La intensidad del episodio sobrevivió como un prodigio. Morante replicó por delantales a favor de obra para desplantarse con un garboso broche. Y Luque, como ya sucedió en Madrid en un sueño lejano, quiso contrarreplicar con el juampedro anunciando el fin del empleo como un ministro de Trabajo. No procedía, pero se trataba de su toro. Tampoco cambió nada, porque la corrida de Juan Pedro Domecq traía la vaciedad de la nada, la bravura extraviada en parajes secos de casta. Dos años de ausencia y un regreso de triste resultado para la buena temporada cuajada en 2011. En épocas del llorado Juan Pedro, de juampedrada se hubiera tildado la vuelta; una piedra en el entrecejo de la ilusión, que había colocado el cartel de «no hay billetes» desde el Sábado de Gloria. Mas la gloria se escapó fugitiva a otros lares. 
A plomo se paró el toro, como una llama trémula sin oxígeno. Luque no pudo más que insistir en vano, atado al recuerdo de sus verónicas, que en otro tiempo darían para una crónica entera, a lo mejor como casi ésta. 

José María Manzanares se siente, más que querido, adorado en Sevilla por los méritos contraídos y acumulados que estallaron en 2011 en una apoteosis y un indulto sin precedentes cercanos. Se protestó con mimo la presencia de un toro huesudo, largo y lavado. Tal vez por la osamenta pesara los 550 kilos de la tablilla. Sus fuerzas no estaban ni en el esqueleto ni en su fondo. El temple del capote de Curro Javier indicó el camino, y esa senda la siguió Manzanares a pies juntillas sobre la mano derecha, en las líneas naturales de la embestida, sin forzar un gramo. Había viaje y nobleza por esa mano a base de trato y tacto, no así por el pitón contrario. Los naturales pasaron por fuera el puente del ajuste.

Pero de nuevo en redondo, y sin solución de continuidad, una rondita de empaque desembocó en un cambio de mano de majestad.
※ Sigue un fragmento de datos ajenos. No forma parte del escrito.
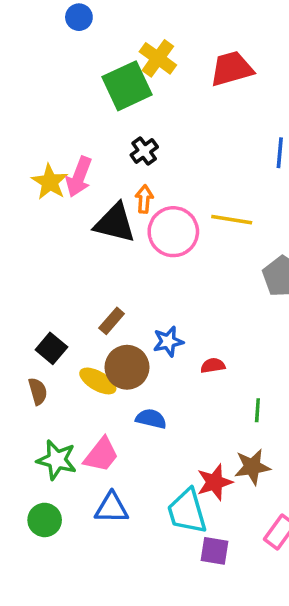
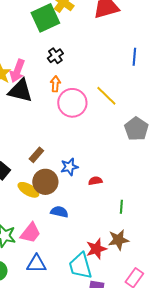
yellow line: (232, 220) -> (106, 96), turned 35
black triangle: (115, 223) -> (20, 91), moved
José María Manzanares en la suerte de recibir puso su empeño a la hora de matar, y a la tercera intentona por fin el toro se arrancó. La espada se hundió muy contraria; mortal y rojo el vómito. El trofeo correspondió a la liviandad de lo hecho y lo bonito. El peso del toreo de Manzanares llegará con enemigos de mayor rango. Sin duda. Ni para eso dio el parado quinto, con la cuadrilla manzanarista de nuevo soberbia. 

El aroma de Morante se destapó con el jabonero cuarto, un zapato mansito y vulgar. El torero no desesperó, y los medios viajes se acompaban de medios muletazos. Y en ese acompañar aplicaba José Antonio el de La Puebla guía, rumbo a los terrenos de toriles para hacérselo más fácil al juampredro allí. Y alargar lo inalargable colocado estratégicamente. Sin perder la apostura que todo lo envuelve. A pies juntos y al natural, la guinda a la larga obra del Santo Job. Pero la espada no dio paso a más pañuelo que el de los avisos. Y así, sin nada en el alma de los juampedros, murió sin toro y sin tarde, la verónica en el aire. Aquella morantista en los albores, las de Luque portentoso y rondeño, estéril con el hondo último del adiós a la Resurrección esperada.